Quantized releases are provided separately:

- `JosephKBS/onca-1.0-9B-Int8`
- `JosephKBS/onca-1.0-9B-Int4`

## License

This release is provided under the Apache 2.0 license. Users should also review the license and usage terms of the upstream base model and any referenced datasets or benchmarks.

## Citation

If you use Onca 1.0, please cite the accompanying manuscript when publicly available.

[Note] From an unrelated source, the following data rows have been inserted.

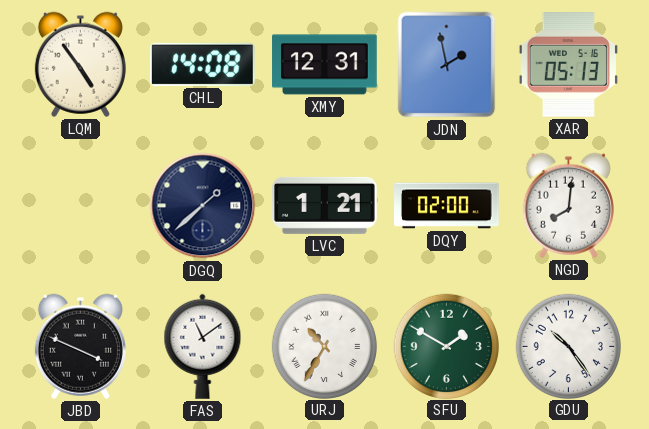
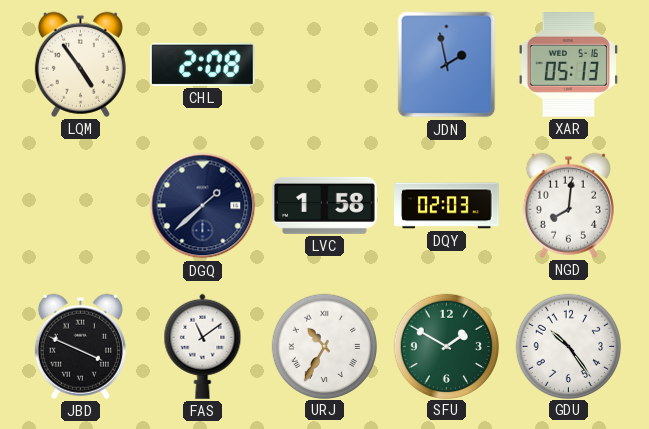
CHL: 14:08 -> 2:08
XMY: 12:31 -> none
LVC: 1:21 -> 1:58
DQY: 02:00 -> 02:03
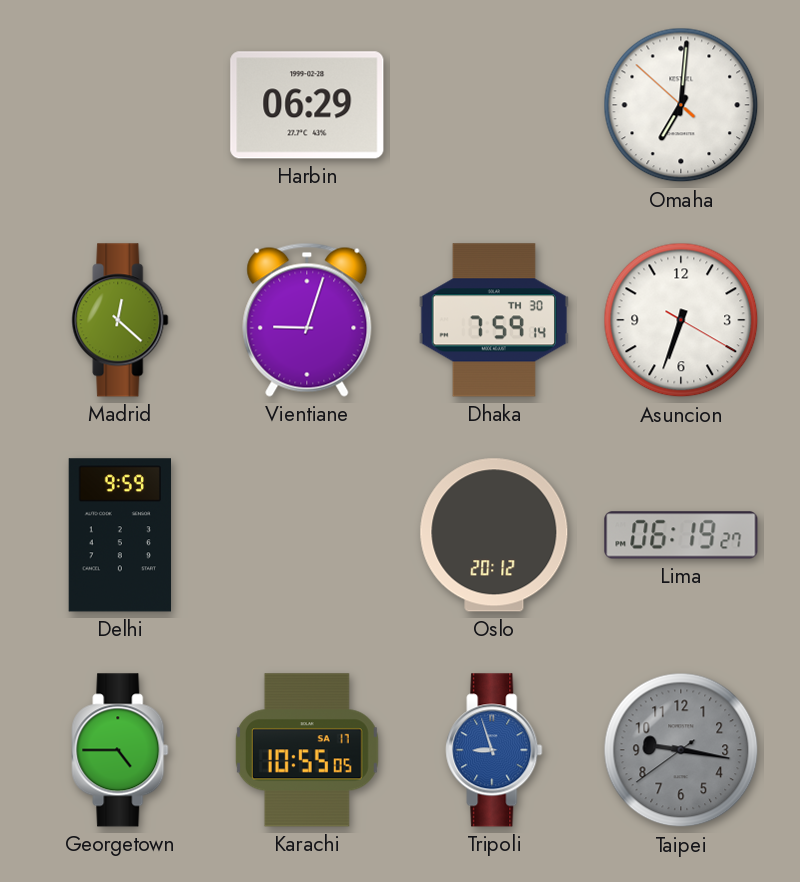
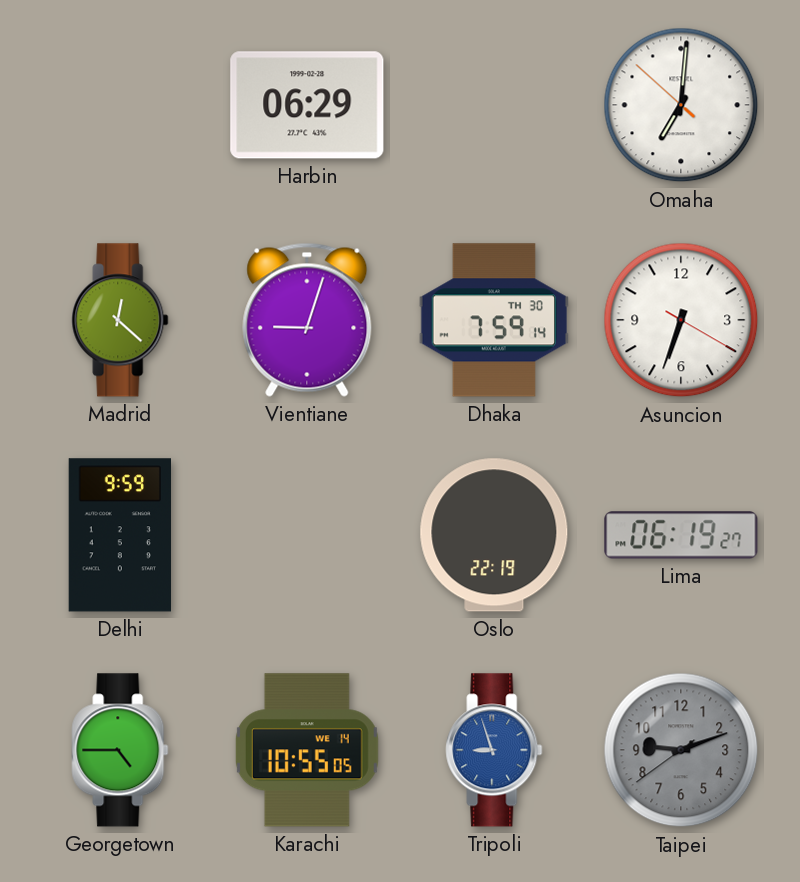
Oslo: 20:12 -> 22:19
Karachi date: SA 17 -> WE 14
Taipei: 9:16 -> 9:11
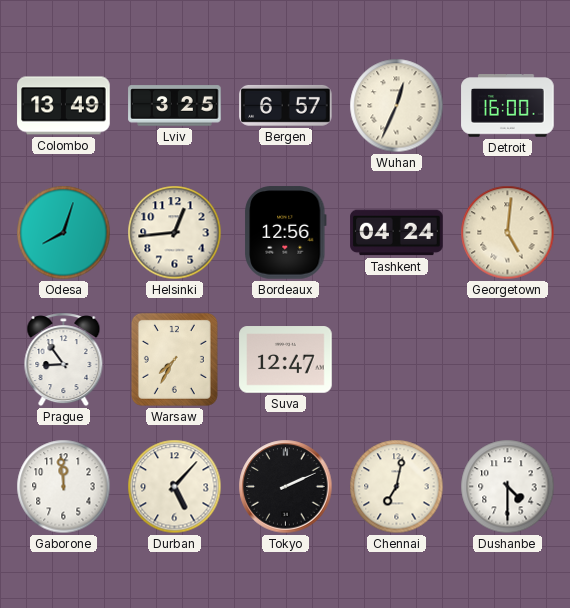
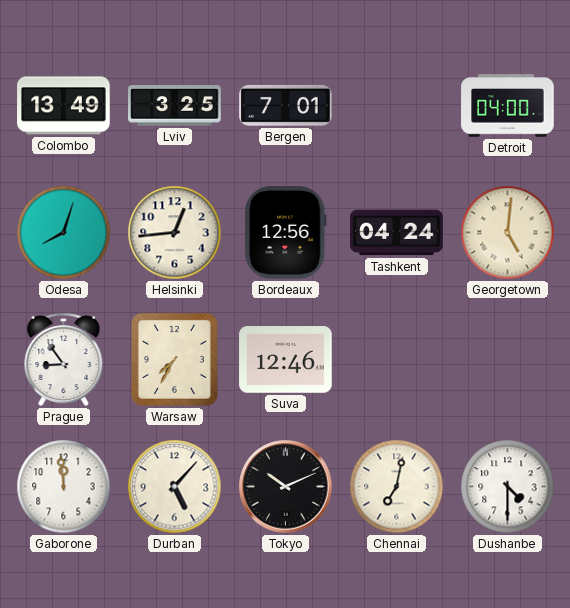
Bergen: 6:57 -> 7:01
Wuhan: 12:34 -> none
Detroit: 16:00 -> 04:00
Suva: 12:47 -> 12:46
Tokyo: 2:11 -> 10:11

A temporary reference is:

```bibtex
@misc{shim2026onca,
  title  = {Onca: An Open 9B Language Model for Pancreatic Cancer Clinical Tasks},
  author = {Shim, Kwan Bo},
  year   = {2026},
  note   = {Preprint in preparation}
}
```

## Acknowledgments

This project builds on the work of the Qwen and Qwopus model developers, as well as the many institutions and open-data contributors who created and maintained the public datasets used in training and evaluation.